What this task involves
Below are the records; give the number of their lines that contain the word "just" and nothing more.

Recorded data
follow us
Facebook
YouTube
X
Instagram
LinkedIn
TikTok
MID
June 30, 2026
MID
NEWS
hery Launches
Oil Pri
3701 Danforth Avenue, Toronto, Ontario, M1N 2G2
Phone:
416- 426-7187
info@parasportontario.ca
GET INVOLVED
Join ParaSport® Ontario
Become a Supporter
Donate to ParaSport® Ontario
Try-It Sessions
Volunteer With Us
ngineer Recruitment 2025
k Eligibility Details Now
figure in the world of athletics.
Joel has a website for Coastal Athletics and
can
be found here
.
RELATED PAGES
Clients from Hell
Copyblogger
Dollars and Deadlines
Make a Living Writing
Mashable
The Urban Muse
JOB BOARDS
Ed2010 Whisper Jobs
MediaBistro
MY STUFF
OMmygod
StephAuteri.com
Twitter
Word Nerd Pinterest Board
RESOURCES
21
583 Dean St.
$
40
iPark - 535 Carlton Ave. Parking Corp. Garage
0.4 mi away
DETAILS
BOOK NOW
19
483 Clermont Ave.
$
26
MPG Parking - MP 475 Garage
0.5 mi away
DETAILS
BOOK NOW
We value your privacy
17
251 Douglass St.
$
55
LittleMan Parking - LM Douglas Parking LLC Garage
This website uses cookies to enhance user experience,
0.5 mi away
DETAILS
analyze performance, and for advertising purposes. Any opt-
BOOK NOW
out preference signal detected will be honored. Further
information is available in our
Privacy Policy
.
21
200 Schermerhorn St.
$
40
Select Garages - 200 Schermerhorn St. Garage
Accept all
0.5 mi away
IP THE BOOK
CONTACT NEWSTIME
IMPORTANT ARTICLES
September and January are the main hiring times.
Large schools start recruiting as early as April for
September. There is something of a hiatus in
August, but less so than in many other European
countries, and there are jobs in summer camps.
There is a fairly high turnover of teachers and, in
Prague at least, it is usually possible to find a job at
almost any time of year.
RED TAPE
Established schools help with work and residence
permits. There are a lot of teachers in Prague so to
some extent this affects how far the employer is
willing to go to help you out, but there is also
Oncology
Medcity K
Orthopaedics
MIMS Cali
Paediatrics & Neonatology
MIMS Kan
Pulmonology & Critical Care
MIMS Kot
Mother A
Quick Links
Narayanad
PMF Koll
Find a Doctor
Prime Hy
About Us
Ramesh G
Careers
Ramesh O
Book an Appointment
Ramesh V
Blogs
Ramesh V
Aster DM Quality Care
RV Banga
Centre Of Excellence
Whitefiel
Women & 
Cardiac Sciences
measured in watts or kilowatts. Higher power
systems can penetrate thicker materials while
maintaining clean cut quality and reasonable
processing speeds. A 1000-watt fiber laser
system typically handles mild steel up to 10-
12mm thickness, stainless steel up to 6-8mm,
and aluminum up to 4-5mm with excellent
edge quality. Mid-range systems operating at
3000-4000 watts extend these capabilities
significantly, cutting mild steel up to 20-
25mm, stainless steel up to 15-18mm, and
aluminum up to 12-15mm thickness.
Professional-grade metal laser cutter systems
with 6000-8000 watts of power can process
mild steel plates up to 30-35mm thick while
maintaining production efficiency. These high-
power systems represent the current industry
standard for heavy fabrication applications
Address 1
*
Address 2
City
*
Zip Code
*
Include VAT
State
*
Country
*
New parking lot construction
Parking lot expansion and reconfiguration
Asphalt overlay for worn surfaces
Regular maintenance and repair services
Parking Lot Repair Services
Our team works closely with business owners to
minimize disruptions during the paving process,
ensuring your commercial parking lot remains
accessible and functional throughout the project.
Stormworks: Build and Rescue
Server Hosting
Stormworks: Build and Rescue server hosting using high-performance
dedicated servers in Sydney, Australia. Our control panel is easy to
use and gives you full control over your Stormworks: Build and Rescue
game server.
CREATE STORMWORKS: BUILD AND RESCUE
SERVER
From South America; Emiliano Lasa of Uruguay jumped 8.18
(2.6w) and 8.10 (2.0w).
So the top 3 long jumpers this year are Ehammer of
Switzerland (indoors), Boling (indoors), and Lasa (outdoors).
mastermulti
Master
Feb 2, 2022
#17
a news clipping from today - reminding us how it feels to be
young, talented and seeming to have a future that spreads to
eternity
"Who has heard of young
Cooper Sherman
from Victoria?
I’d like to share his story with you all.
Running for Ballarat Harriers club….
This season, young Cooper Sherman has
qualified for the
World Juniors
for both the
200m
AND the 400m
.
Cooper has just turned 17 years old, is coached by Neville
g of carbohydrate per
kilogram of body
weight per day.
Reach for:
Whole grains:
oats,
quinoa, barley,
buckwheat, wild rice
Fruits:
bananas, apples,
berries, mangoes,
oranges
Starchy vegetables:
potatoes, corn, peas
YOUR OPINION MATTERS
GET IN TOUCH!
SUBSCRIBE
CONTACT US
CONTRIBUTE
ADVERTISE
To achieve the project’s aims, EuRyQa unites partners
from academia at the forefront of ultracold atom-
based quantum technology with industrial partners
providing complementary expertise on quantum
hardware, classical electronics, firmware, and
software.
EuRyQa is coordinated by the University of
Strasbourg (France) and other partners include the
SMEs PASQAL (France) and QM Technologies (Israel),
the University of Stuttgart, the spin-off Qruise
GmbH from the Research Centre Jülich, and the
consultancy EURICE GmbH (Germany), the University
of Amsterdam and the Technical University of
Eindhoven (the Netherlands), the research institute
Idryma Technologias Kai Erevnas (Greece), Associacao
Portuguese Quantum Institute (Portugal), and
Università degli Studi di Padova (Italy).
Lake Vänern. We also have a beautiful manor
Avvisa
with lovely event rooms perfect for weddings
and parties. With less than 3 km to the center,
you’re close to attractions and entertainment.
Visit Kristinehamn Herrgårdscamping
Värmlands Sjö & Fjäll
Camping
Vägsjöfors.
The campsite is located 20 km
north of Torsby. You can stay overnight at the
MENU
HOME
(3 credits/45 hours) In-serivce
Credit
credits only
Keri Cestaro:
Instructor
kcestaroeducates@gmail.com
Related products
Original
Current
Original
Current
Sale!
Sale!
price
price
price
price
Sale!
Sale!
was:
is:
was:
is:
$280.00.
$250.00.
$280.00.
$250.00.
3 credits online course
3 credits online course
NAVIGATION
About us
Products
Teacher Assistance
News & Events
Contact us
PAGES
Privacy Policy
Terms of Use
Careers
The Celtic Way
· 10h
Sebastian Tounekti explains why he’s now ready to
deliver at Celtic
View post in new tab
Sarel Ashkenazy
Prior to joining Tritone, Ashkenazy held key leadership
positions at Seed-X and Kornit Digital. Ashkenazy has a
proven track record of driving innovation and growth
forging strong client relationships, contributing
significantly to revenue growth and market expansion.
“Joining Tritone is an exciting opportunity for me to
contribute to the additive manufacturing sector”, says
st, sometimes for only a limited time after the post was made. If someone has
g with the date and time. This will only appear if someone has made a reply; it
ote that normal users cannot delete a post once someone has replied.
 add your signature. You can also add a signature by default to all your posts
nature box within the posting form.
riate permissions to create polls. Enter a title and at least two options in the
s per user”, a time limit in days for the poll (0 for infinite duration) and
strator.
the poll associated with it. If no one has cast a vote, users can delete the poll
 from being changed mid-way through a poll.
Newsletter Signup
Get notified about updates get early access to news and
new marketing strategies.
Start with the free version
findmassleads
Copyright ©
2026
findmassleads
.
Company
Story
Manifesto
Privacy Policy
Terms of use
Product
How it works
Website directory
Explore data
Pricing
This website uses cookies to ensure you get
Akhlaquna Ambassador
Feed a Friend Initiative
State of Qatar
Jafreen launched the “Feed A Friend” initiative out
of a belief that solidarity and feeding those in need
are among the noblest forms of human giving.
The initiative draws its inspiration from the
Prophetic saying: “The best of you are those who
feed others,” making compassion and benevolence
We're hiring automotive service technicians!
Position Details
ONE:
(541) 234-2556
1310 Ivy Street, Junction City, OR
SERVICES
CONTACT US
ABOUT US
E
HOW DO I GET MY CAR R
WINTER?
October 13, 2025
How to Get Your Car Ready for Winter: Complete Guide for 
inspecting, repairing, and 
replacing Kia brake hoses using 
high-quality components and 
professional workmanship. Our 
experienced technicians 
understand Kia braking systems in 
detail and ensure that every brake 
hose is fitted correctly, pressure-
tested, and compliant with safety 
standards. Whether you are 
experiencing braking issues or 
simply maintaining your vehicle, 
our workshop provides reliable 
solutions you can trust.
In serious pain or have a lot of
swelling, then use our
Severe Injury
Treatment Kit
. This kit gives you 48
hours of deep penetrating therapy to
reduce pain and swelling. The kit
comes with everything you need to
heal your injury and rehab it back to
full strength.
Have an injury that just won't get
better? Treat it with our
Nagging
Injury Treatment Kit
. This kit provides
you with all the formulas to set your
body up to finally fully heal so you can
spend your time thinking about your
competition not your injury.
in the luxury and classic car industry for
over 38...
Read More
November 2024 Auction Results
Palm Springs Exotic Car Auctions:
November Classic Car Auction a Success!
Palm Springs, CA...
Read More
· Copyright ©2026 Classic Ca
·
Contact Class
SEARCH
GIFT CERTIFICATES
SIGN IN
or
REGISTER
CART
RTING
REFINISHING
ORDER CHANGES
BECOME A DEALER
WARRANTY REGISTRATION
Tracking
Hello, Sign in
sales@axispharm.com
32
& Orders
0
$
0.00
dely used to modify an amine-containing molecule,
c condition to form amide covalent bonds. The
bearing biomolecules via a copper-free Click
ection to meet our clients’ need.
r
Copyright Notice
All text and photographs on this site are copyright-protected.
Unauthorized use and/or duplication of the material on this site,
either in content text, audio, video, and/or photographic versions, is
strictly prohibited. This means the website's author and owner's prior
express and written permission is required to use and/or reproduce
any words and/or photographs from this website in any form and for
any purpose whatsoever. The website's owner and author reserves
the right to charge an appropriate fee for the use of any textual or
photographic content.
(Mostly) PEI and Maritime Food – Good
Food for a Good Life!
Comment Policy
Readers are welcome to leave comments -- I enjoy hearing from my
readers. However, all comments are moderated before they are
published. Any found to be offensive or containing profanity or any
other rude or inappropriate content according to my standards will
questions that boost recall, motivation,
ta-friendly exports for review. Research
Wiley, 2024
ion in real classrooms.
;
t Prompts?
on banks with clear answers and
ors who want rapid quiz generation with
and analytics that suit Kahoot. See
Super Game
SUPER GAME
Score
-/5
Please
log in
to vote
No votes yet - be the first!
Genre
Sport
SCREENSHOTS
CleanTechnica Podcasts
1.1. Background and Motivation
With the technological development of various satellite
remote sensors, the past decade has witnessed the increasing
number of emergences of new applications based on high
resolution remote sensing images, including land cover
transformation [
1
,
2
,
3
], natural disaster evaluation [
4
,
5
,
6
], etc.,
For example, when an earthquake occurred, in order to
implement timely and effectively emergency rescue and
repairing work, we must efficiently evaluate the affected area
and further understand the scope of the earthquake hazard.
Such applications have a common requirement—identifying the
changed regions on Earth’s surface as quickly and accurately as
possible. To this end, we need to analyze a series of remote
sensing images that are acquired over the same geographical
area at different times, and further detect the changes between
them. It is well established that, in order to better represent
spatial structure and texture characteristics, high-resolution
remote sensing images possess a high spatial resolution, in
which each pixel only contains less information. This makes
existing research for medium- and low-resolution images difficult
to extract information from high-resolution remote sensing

Written solution
2